Ian Dickinson, Principal Pigeon Mountain Primary School (PMPS), New Zealand, explains about the program and its impact.

Pigeon Mountain School in Auckland New Zealand has 650 students and a strong team of teachers striving to develop their self-evaluative capacity. With an existing coaching program introduced by Principal and GCI Accredited coach Ian Dickinson, and classroom video already in place for gathering evidence of the professional growth and goalsetting, the school is now integrating the two into a Video Enhanced Peer Coaching Program (VEPC).

The school is using video-enhanced peer coaching as a means to deepen reflective practice and to meet the changing professional learning and certification requirements of the Teaching Council of Aotearoa New Zealand in an authentic way.

Conscious that the use of video as a coaching tool has big potential, the school has developed a professional growth cycle built around its use. This was initially implemented on a small scale with a number of teachers to refine the processes. Principal Ian Dickinson says “we were so impressed with the impact and reflective practice of the teachers in the trial that we were able to develop school-wide professional development from it. We subsequently built a series of steps surrounding the Impact Cycle which puts our teachers at the centre of their professional growth, and in a position to explore the impact their practice has on learner outcomes”.

One of the first outcomes staff noticed was the effectiveness of video in enabling teachers to refine their initial “hunches” about their practice. Through conversation with a coaching partner, each teacher had developed a notion of where their own personal area of development may be. Watching the video of their teaching, followed by a peer guided coaching session, has proven to be a valuable way to refine existing hunches and establish accurate next steps. Alongside this, collaboratively developed effective practice checklists are evolving, which are used as a starting point for describing learning and improving teaching to elevate outcomes.

The school has implemented this in the context of recent changes by the Teaching Council of Aotearoa and New Zealand relating to the benefits of appraisal systems and implementation of a Teacher Professional Growth Cycle. The slide below shows the two main elements that teachers now need to focus on.

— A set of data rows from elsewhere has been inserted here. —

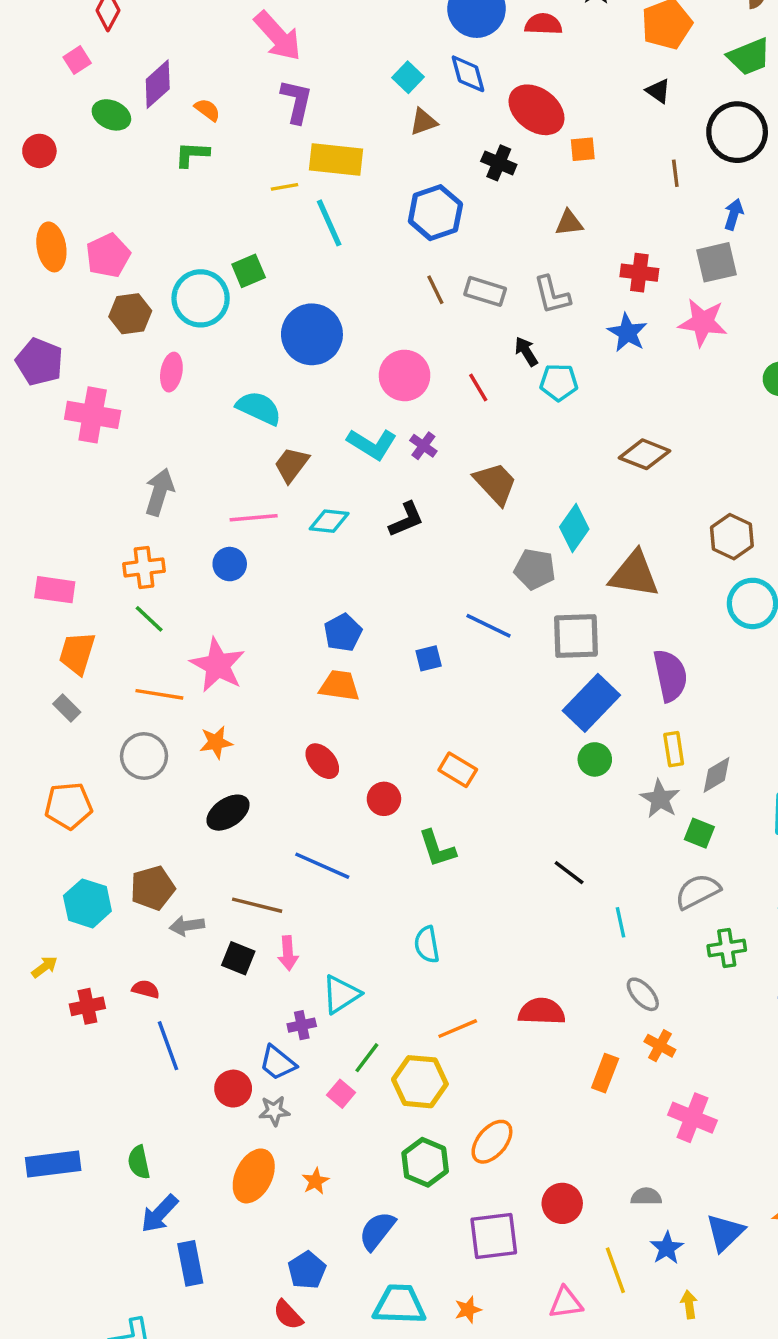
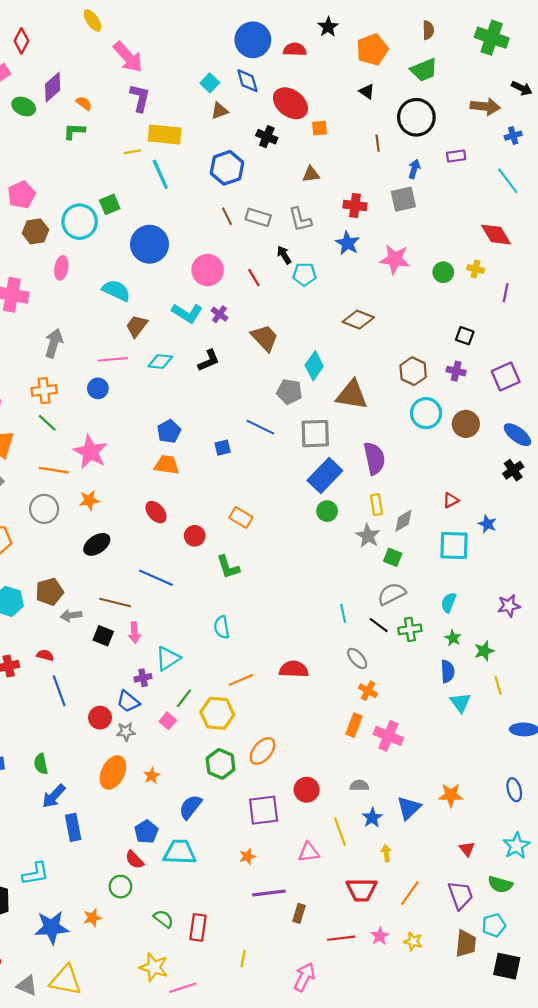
pink star: (703, 322) -> (395, 259), moved
black line: (569, 873) -> (379, 625), moved
orange rectangle: (605, 1073) -> (354, 725), moved
cyan trapezoid: (399, 1305) -> (180, 852), moved

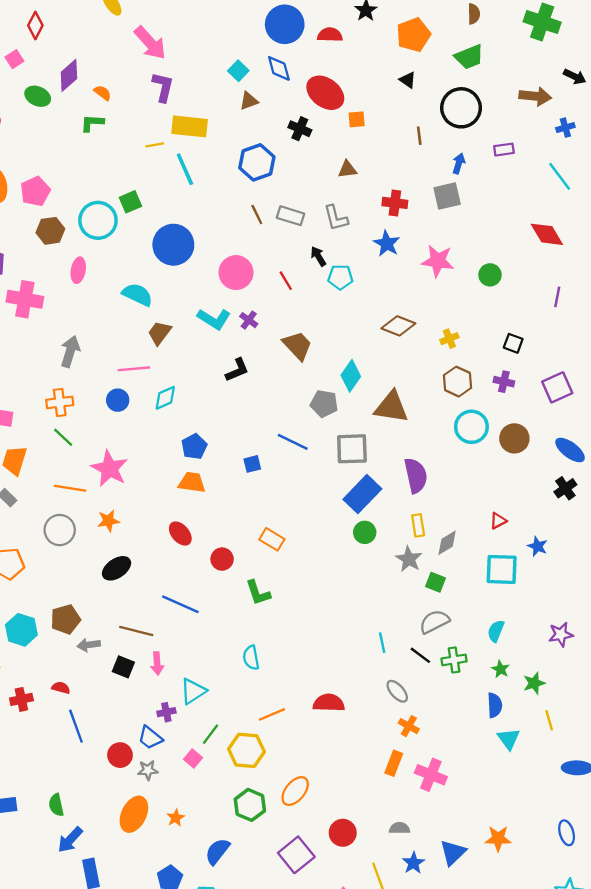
yellow cross: (476, 269) -> (449, 339), moved, turned -35
cyan diamond: (160, 361) -> (165, 398), moved, turned -30
purple square: (264, 810) -> (296, 855), turned -32

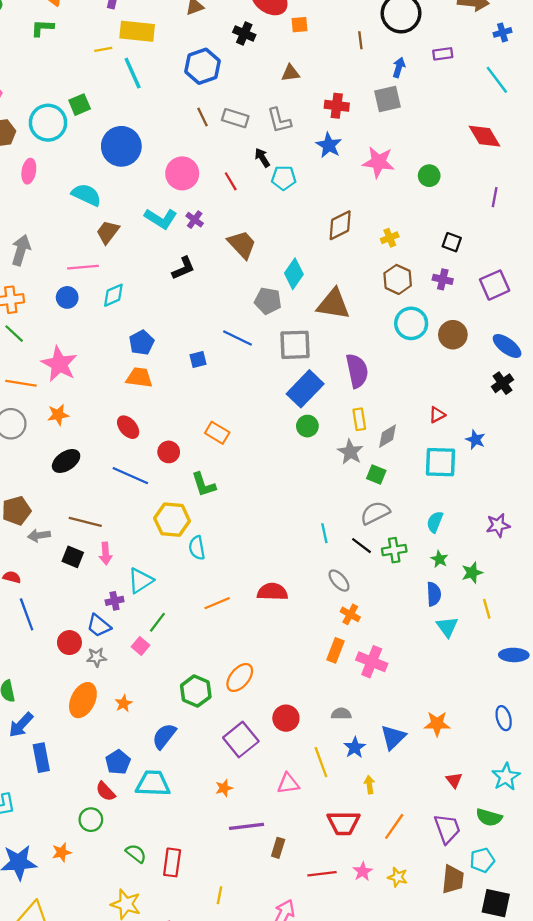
brown diamond: (398, 326) -> (340, 225), turned -48
blue line: (180, 604) -> (130, 476), moved
yellow hexagon: (246, 750) -> (172, 520), moved

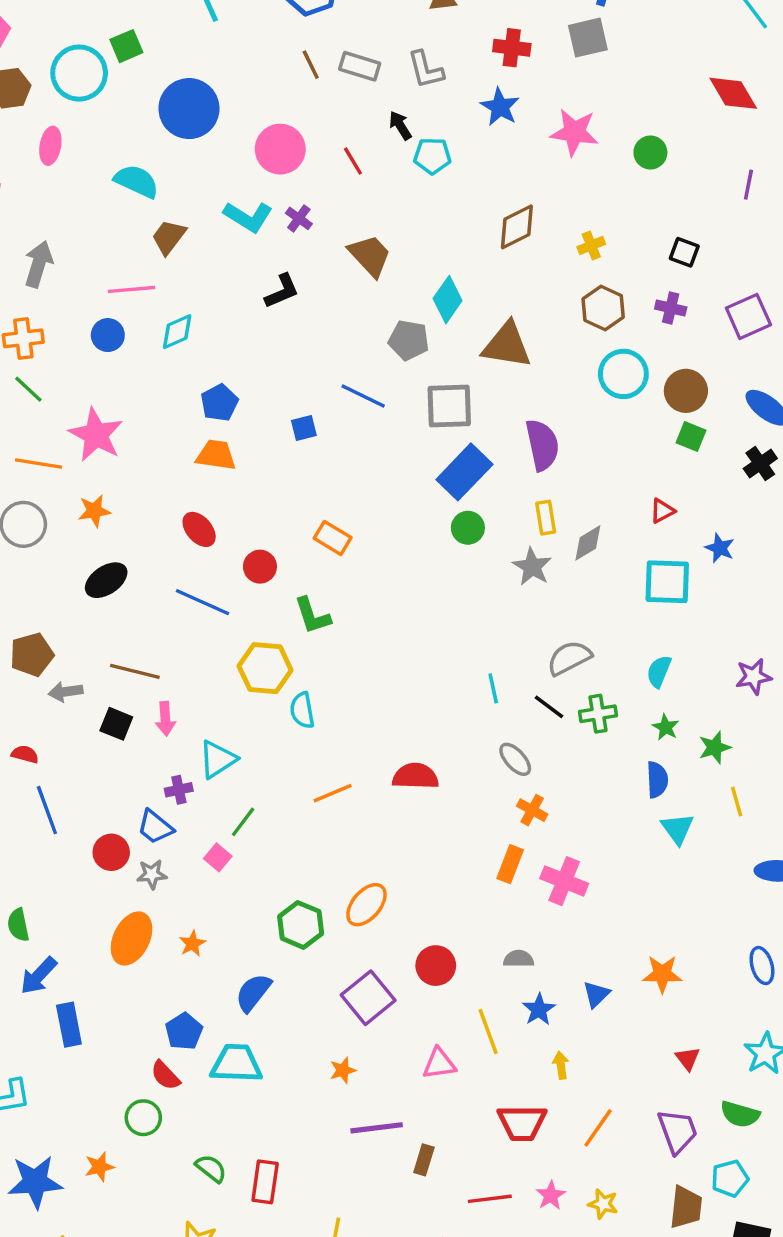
green square: (376, 475) -> (691, 436), moved
blue triangle: (393, 737) -> (596, 994), size x0.7

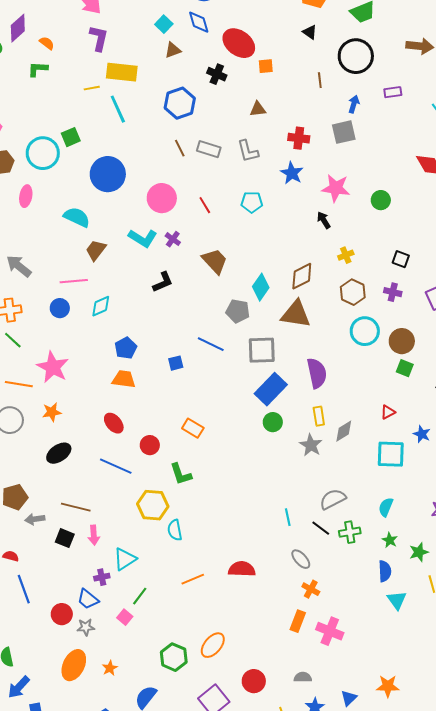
black arrow: (400, 125) -> (324, 220), moved
brown diamond: (517, 227) -> (302, 276), moved
gray arrow: (39, 264) -> (19, 266), turned -68

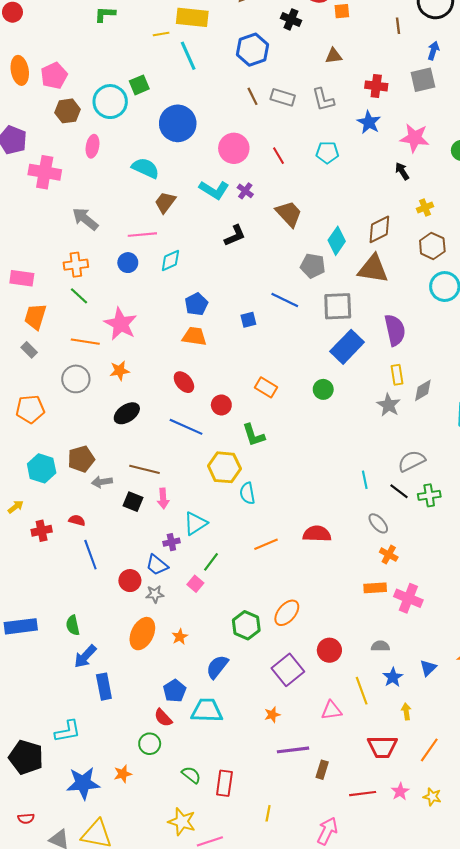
green circle: (273, 422) -> (323, 389), moved
orange rectangle: (298, 621) -> (375, 588), turned 65

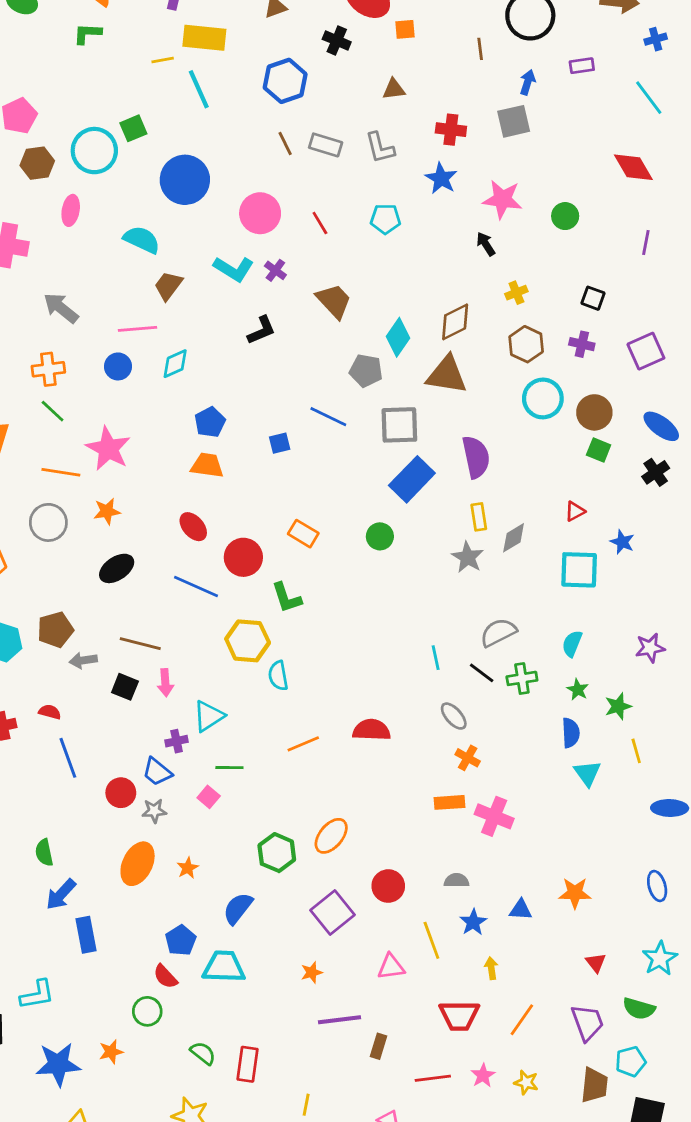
red circle: (221, 405) -> (243, 557), size x1.4
green line: (211, 562) -> (229, 768), turned 54
blue triangle: (428, 668) -> (521, 910), turned 48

One is for the renewal of practising certificate. Staff at Pigeon Mountain have worked collaboratively to generate ‘forms of naturally occurring evidence’ for each of the 6 Standards of the Teaching Profession.

This has empowered teachers to identify things they will see/hear/feel simply by being a great teacher at PMPS, rather than a system based on top-down accountability where teachers curate piles of evidence simply to tick a compliance box.

The second main element Inquiry into Practice is elaborated in the second slide, below, showing how seamlessly inquiry integrates with video enhanced peer coaching. The graphic, which is a work in progress, shows where VEPC supports teachers to develop authentic inquiries into practice, to explore what is mutually agreed to be authentic practice in different areas of pedagogy and to align pre-existing use of the GROWTH coaching model as the vehicle for professional growth.

The school is currently well into the coaching and personal inquiry phase, with teachers utilising their collaboratively built collection of effective practice checklists. A number of teachers are already seeking to record newer teaching sessions to see what progress they’ve made against their goals, demonstrating the self-motivation and ownership that has come about.

This capacity of video as a tool for disproving (or in some cases, reinforcing) teachers’ hunches remains its most useful feature to date. The coaching session begins with an initial exploration of the hunch, followed by the video recording. Reflection and coaching post video is often a revelation, enabling teachers to refine their thinking about the aspects of their practice they intend to explore, all the while maintaining a focus on a better understanding of their impact on student outcomes. These sessions have been insightful and provide the coachee with clarity. Teachers have also commented positively about their experience of being an active participant, as opposed to being merely a passenger, in the process of observation/appraisal.

Teachers Caitlin Myers (left) and Amanda Lee (right) discuss their experience of the program here.

With permission from teachers, both coaching videos and teaching videos have also been used in a number of situations to help provide examples of good practice and to develop capacity in aspects of teaching and coaching.